NOTE: A larger version of this story will appear in the winter edition of Concordia University’s Broadcaster magazine.
November 9, 2019, is the day Concordia cross country truly returned to prominence. Forget about the trophy and the banner for a moment. Feel-good stories had to emerge, the right mix of athletes had to be brought together and meshed into a family and certain mental barriers had to be broken down. It’s what made that day so special. Tears of joy, happiness and relief poured out on that date.
It’s these types of moments that transcend the world of sports. Seniors like Rebekah Hinrichs had wanted this moment her whole career. It wasn’t for lack of effort that the Bulldog women’s cross country team failed to finish better than fourth in the GPAC since 2012. Whatever frustrations were previously felt, they were carried away by light winds on an unseasonably warm November day.
Says Hinrichs, “It was a surreal moment for sure. I had a lot of emotions going. I cried for sure. I cried in relief of being part of this amazing team that has been working all season. We just came together to thank God for all He has given us.”

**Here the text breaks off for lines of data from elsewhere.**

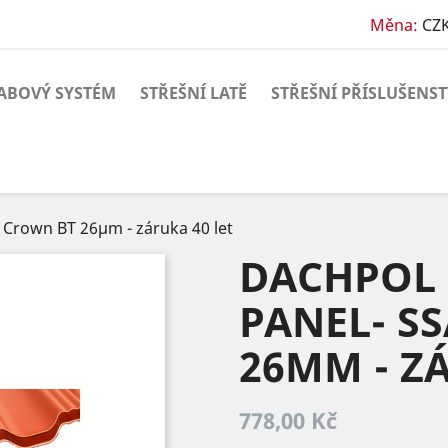
Měna:
CZK
ABOVÝ SYSTÉM
STŘEŠNÍ LATĚ
STŘEŠNÍ PŘÍSLUŠENST
Crown BT 26µm - záruka 40 let
DACHPOL 
PANEL- S
26ΜM - ZÁ
778,00 Kč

The emotions of Hinrichs mirrored those of head coach Matt Beisel and her teammates.
Said junior Alyssa Fye, “I don’t know if I quite believe it yet that we won conference and we’re going to Vancouver, Washington, to compete at nationals.”
Said freshman Kylahn Heritage, “It was pretty crazy, really surreal. I still haven’t fully processed it because it’s such a big deal.”
Said junior Sydney Clark, “I was able to look at my teammates and know they put everything they had into it – so did I. That’s how we got there. That was super cool.”
Added Beisel, “I got pretty choked up myself. I couldn’t speak. I really didn’t have the words to express how I felt – I still don’t.”
What Beisel’s squad did was achieve something that the program had not done since 2005 – win a conference championship. The Concordia women’s team had effectively “closed the gap” as the motto for both the men and women’s squad has been all season. For the first time since 2011, the Bulldogs will take a women’s team to the NAIA Cross Country National Championships.
This is more like it for a program that has experienced astounding success, particularly from 1999 through 2005 when it won four conference titles and placed second nationally three times under previous head coach Kregg Einspahr. The question is: how did they get back here?
Ranked third in the GPAC preseason poll, Concordia was not necessarily expected to beat out perennially strong teams in the conference such as Dordt and Northwestern (both nationally ranked to begin the fall). The Bulldogs brought back a great deal of their 2018 team, but said goodbye to top runner Taylor Grove, the program’s lone national qualifier a year ago.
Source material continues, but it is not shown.